- ENTRIES PROVIDED

[Start of Attachment]

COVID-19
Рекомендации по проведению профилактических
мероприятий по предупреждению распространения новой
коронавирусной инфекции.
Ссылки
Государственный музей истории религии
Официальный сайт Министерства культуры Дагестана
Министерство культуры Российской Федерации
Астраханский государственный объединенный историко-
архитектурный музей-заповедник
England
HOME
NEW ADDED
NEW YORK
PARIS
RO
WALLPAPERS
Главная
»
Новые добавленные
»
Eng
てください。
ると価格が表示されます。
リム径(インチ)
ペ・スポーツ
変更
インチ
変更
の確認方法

[End of Attachment]
[Start of Attachment]

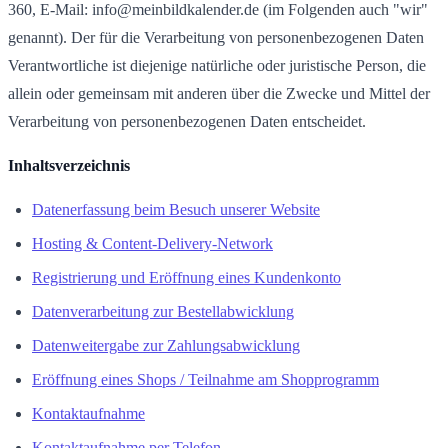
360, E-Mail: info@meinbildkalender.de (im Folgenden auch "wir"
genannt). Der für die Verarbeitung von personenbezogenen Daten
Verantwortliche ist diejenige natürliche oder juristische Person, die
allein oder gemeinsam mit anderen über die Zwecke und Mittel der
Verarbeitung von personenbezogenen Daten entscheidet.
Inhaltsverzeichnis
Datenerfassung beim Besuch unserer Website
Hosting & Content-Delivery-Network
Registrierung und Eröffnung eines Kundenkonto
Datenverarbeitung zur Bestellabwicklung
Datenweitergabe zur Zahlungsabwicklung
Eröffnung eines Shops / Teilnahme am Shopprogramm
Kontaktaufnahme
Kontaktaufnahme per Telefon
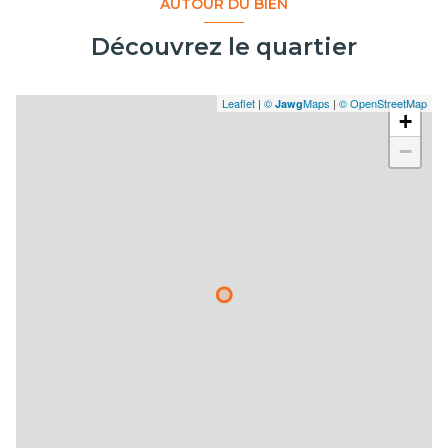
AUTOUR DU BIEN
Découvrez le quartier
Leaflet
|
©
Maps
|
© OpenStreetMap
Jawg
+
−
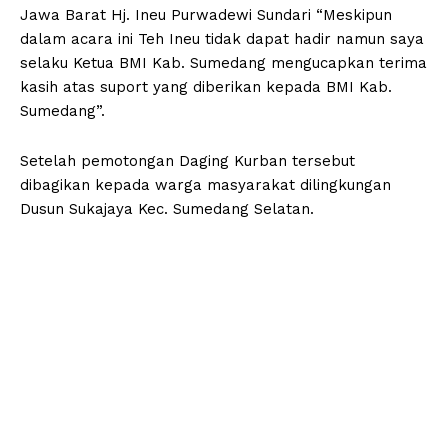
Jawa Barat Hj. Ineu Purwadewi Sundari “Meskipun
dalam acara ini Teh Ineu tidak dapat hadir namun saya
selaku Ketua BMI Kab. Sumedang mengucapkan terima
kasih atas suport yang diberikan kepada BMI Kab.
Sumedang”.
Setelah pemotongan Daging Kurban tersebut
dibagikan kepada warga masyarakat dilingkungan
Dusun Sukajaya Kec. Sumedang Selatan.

[End of Attachment]

- WORK TASK
When you reach the line that has "Registrierung und Eröffnung eines Kundenkonto" in the data above, start repeating lines exactly, and stop after the line that has "AUTOUR DU BIEN"; pictures stay out.

- WRITTEN SOLUTION
Registrierung und Eröffnung eines Kundenkonto
Datenverarbeitung zur Bestellabwicklung
Datenweitergabe zur Zahlungsabwicklung
Eröffnung eines Shops / Teilnahme am Shopprogramm
Kontaktaufnahme
Kontaktaufnahme per Telefon
AUTOUR DU BIEN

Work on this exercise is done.